At the time the plaintiffs filed their federal complaint no state judicial proceeding in which they could have adjudicated their constitutional claim for return of the seized property was pending. We therefore hold that the district court erred in dismissing the claim on abstention grounds.8
[639]*639IV. The Motion for the Preliminary Injunction
The plaintiffs moved in the district court for a preliminary injunction ordering the return of the seized documents. The district court denied this motion, and the plaintiffs appeal.

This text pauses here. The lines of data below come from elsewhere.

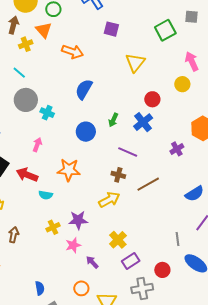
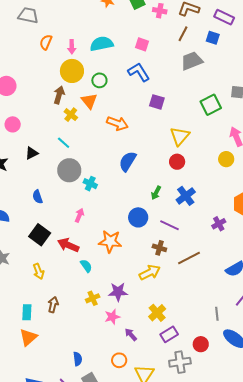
yellow cross: (26, 44) -> (71, 115), turned -32
red circle: (152, 99) -> (177, 162), moved
blue circle: (86, 132) -> (138, 217), moved
cyan semicircle: (46, 195) -> (86, 266), turned -136

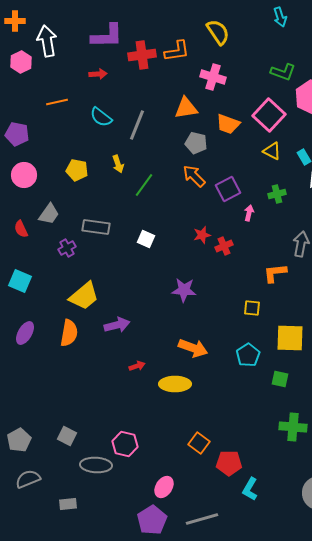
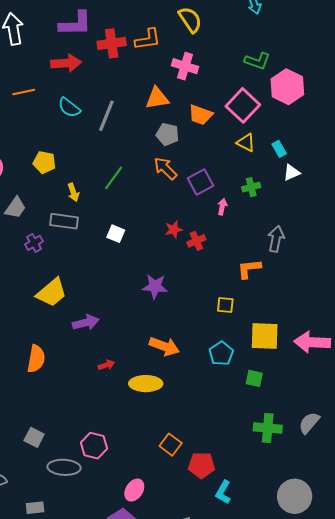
red arrow: (98, 74) -> (66, 63), size x1.6
yellow arrow: (118, 164) -> (73, 192), moved
orange semicircle: (69, 333) -> (36, 359), moved

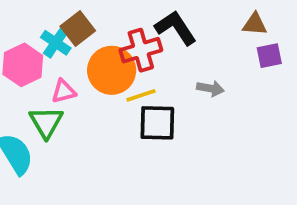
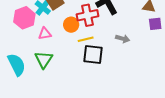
orange circle: (112, 70) -> (71, 25), size x0.6
green triangle: (46, 122) -> (44, 60), moved

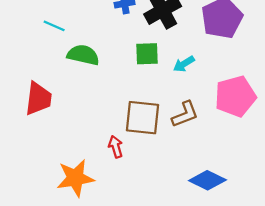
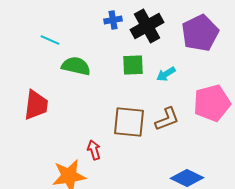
red arrow: (116, 147) -> (94, 150), moved

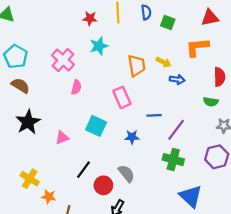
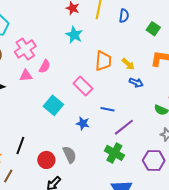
green square: (168, 22) -> (153, 29), moved
cyan star: (99, 46) -> (74, 35), turned 30
pink cross: (63, 60) -> (25, 49), moved
pink rectangle: (122, 97) -> (83, 86), turned -36
pink triangle: (62, 138) -> (26, 75), moved
black line: (83, 170) -> (20, 146), moved, turned -30

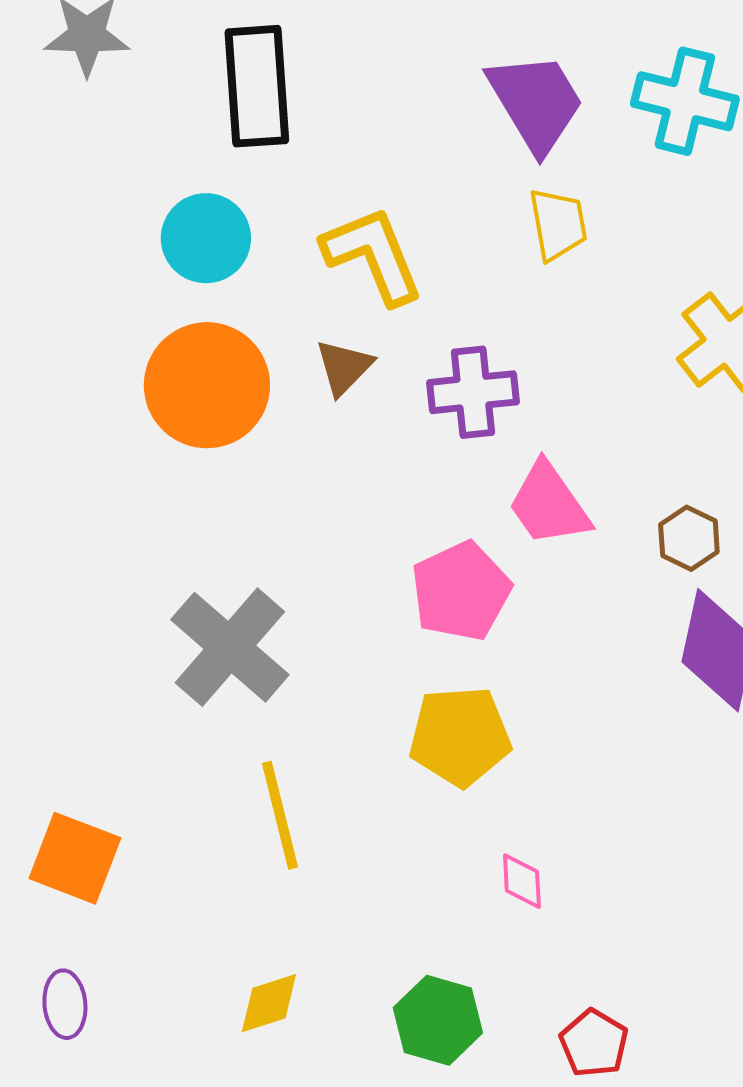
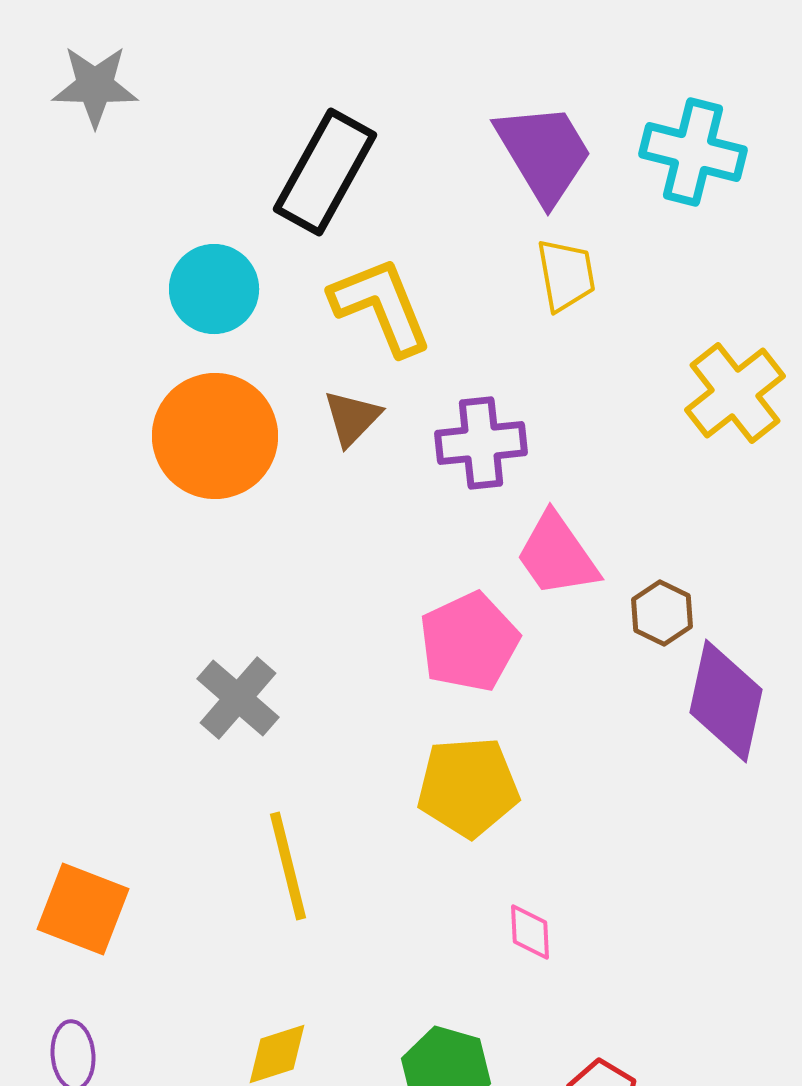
black rectangle: (257, 86) -> (325, 172), moved, turned 33
brown hexagon: (689, 538) -> (662, 613), moved
gray cross: (230, 647) -> (238, 698), size x0.7

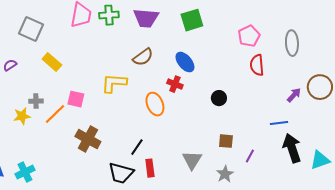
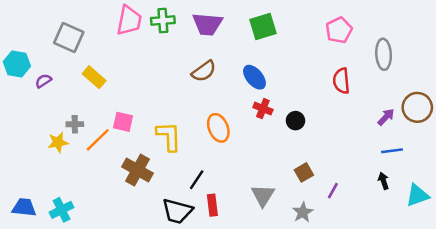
pink pentagon: (249, 36) -> (339, 30), moved
yellow L-shape: (114, 83) -> (169, 136), moved, turned 84
red cross: (175, 84) -> (263, 109), moved
blue line: (279, 123) -> (392, 151), moved
brown square: (226, 141) -> (304, 172), turned -35
black arrow: (292, 148) -> (384, 181), size x0.5

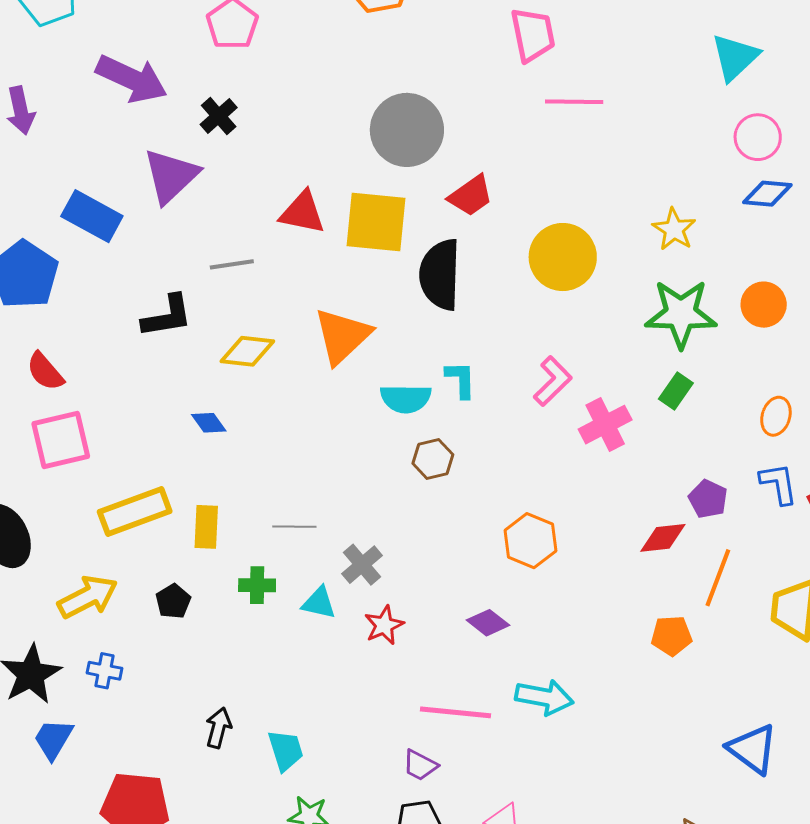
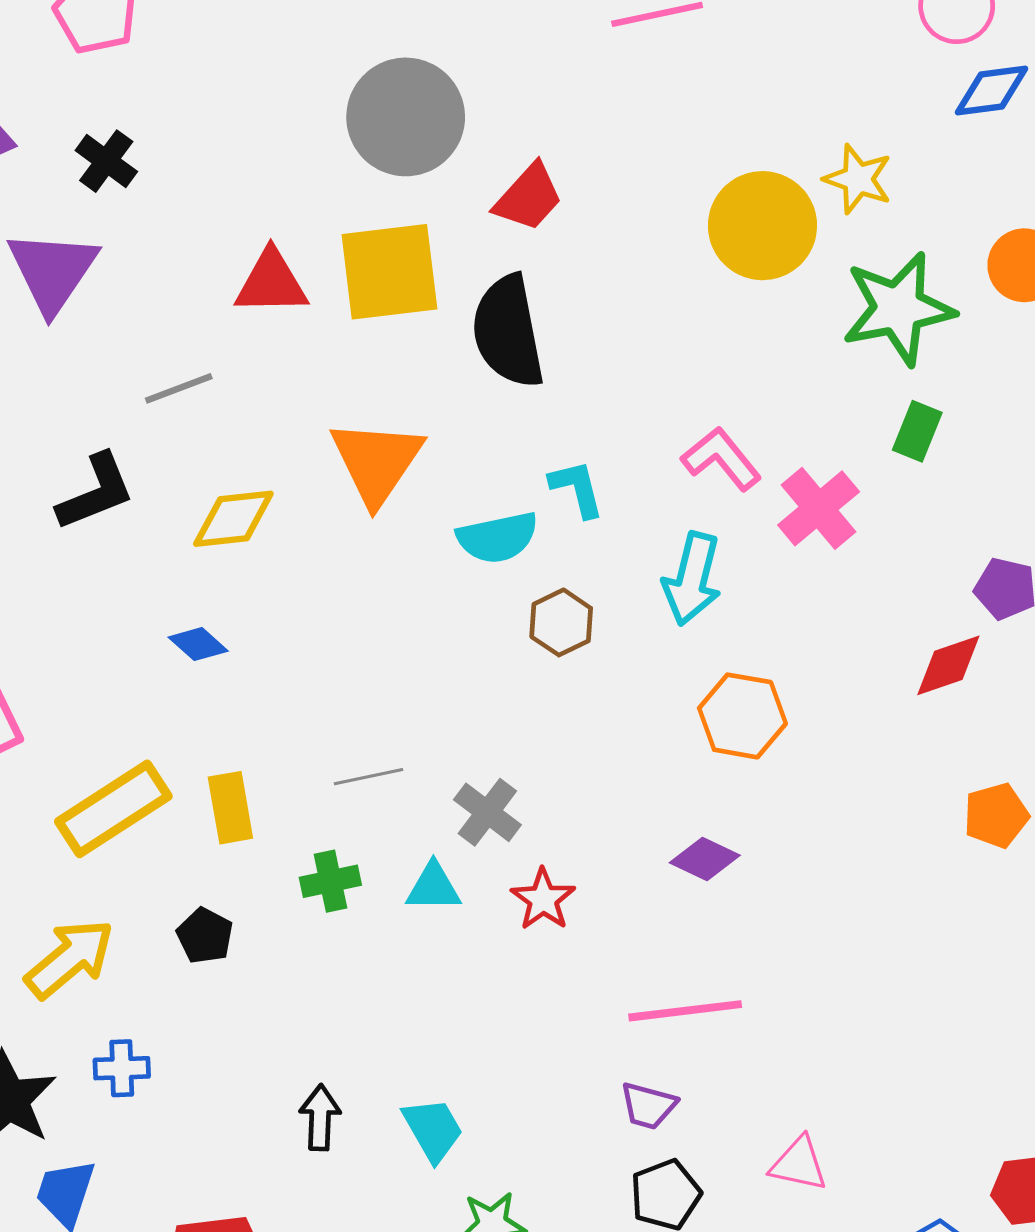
yellow circle: (563, 257) -> (762, 226), moved
pink L-shape: (553, 381) -> (721, 459), turned -72
cyan arrow: (544, 697) -> (692, 579), moved, turned 106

Unlike our review of the dismissal of the complaint under Rule 12(b)(6), which is plenary, we review the denial of a preliminary injunction for an abuse of discretion. See Klitzman, Klitzman & Gallagher v. Krut, 744 F.2d 955, 958 (3d Cir.1984). In assessing the plaintiffs’ motion the district court was obliged to consider whether the movants had made a strong showing of likelihood of success on the merits, whether they had shown that without the requested relief they would suffer irreparable injury, whether other parties would be harmed by the grant of the requested injunction, and whether the public interest favored such relief. Id. at 958-59.
The plaintiffs rely principally upon assertions that they likely will prevail on the merits of their claim and that they will suffer irreparable harm. They concede, however, that any harm to their business is mitigated by the fact that, although the state officials retain possession of the records, their agents have been granted access to them. As to the likelihood of their succeeding on the merits, there are many issues, both factual and legal, that the state raises. Thus we cannot say that the district court abused its discretion in denying the plaintiffs’ request for a preliminary injunction.9
IV.
The judgment dismissing the complaint will be reversed. The order denying the motion for a preliminary injunction will be affirmed. The case will be remanded for proceedings consistent with this opinion.